As the cloak of twilight settles on the Lowcountry, the diurnal din dwindles with the dissolving glow of day. A croak, like stone on rock, a sudden nasal squawk, half rally cry – half shock, pierces the veil with the fear of the dark. It echoes from above, resonating in the lower spine, rising and shaking loose the frigid frisson of hairs on end as you stand frozen in silence, now beyond the threshold of the night. Terror thaws under warming recollection. ‘Twas merely a Night Heron, plunging excitedly into the darkness of an inverted dawn, in anticipation of the hunt.

The Black-crowned Night Heron is one of two Night Heron species found in South Carolina. The other being the Yellow-crowned Night Heron (Nyctanassa violacea), a more seasonal and scarce species that visits our coast in summer. The Black-crowned Night Heron calls our coastline and Sea Islands home year-round. They’re a wide-ranging species found across the tropics and temperate regions of the globe. Looking at the species in local context, they’re a stockier and shorter build than most of our other Herons and Egrets, a middling size by comparison but with and uncharacteristically short neck. They’re a shape and profile unlike any of our other waders. That uniqueness is further distinguished by their plumage. The Black-crowned Night Heron’s back and cap are a bluish slate-black, their wings smoky-gray, and their belly and throat pearl-white. From below all is upheld on golden legs, out in front juts a dark dagger of a bill, and peering out from the dividing line between a sky of black and a sea of white hovers in the horizon an imposing crimson eye. Like a setting sun pushing the blinding day away from the cloak of darkness. Juvenile birds are more subtly colored with the browns of weathered, fallen leaves plowed and peppered with bone-white in a blend made for blending in, and the only color expressed being a smoldering orange eye.
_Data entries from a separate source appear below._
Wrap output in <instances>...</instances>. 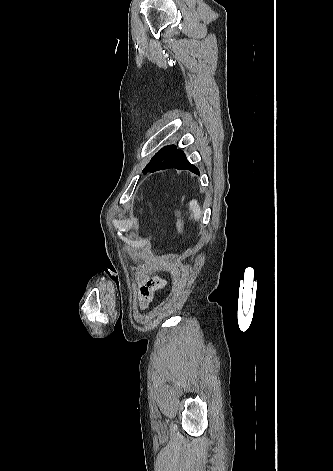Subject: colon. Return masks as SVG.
Here are the masks:
<instances>
[{"instance_id": "1", "label": "colon", "mask_w": 333, "mask_h": 471, "mask_svg": "<svg viewBox=\"0 0 333 471\" xmlns=\"http://www.w3.org/2000/svg\"><path fill=\"white\" fill-rule=\"evenodd\" d=\"M174 219L177 233L181 235L183 232V220L181 218L180 212L177 210L174 212Z\"/></svg>"}]
</instances>
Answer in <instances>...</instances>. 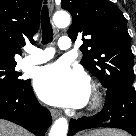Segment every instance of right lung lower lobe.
<instances>
[{
  "label": "right lung lower lobe",
  "instance_id": "98d812e1",
  "mask_svg": "<svg viewBox=\"0 0 136 136\" xmlns=\"http://www.w3.org/2000/svg\"><path fill=\"white\" fill-rule=\"evenodd\" d=\"M0 118L14 122L36 136H43L52 118L37 101L30 79L14 90L0 91Z\"/></svg>",
  "mask_w": 136,
  "mask_h": 136
}]
</instances>
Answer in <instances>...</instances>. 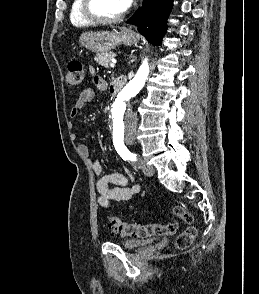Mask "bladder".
<instances>
[{
	"instance_id": "31cf9c89",
	"label": "bladder",
	"mask_w": 259,
	"mask_h": 294,
	"mask_svg": "<svg viewBox=\"0 0 259 294\" xmlns=\"http://www.w3.org/2000/svg\"><path fill=\"white\" fill-rule=\"evenodd\" d=\"M152 241L153 239H127L122 241L120 246L125 250H135Z\"/></svg>"
}]
</instances>
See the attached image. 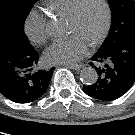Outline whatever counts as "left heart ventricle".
Instances as JSON below:
<instances>
[{"label":"left heart ventricle","instance_id":"left-heart-ventricle-1","mask_svg":"<svg viewBox=\"0 0 135 135\" xmlns=\"http://www.w3.org/2000/svg\"><path fill=\"white\" fill-rule=\"evenodd\" d=\"M104 12L99 0H88L77 23L68 21L70 35H79L88 43L98 34L103 24Z\"/></svg>","mask_w":135,"mask_h":135}]
</instances>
Black-crowned Night Herons, despite being common birds, are often hard to find. That’s owed to their nocturnal nature. Most wading birds forage throughout the day and huddle together in treetops for safety throughout the night. But Night Herons work the graveyard shift and so do the reverse. At the shuttering of dusk, they rouse and scatter across the landscape of the Lowcountry, squawking with rejoice as they commute. They’ll settle onto a bank of a wetland, pond, or creek and fish the night away below the illumination of starlight. They’re not picky eaters either, and will eat most anything they can catch and swallow. As dawn looms over the horizon, Black-crowned Night Herons return to their rooks. This is where you’re most likely to spot them. Overhead in a hedge or thicket overhanging a pond or marsh in a secluded corner, they hunker down in numbers to sleep the day away.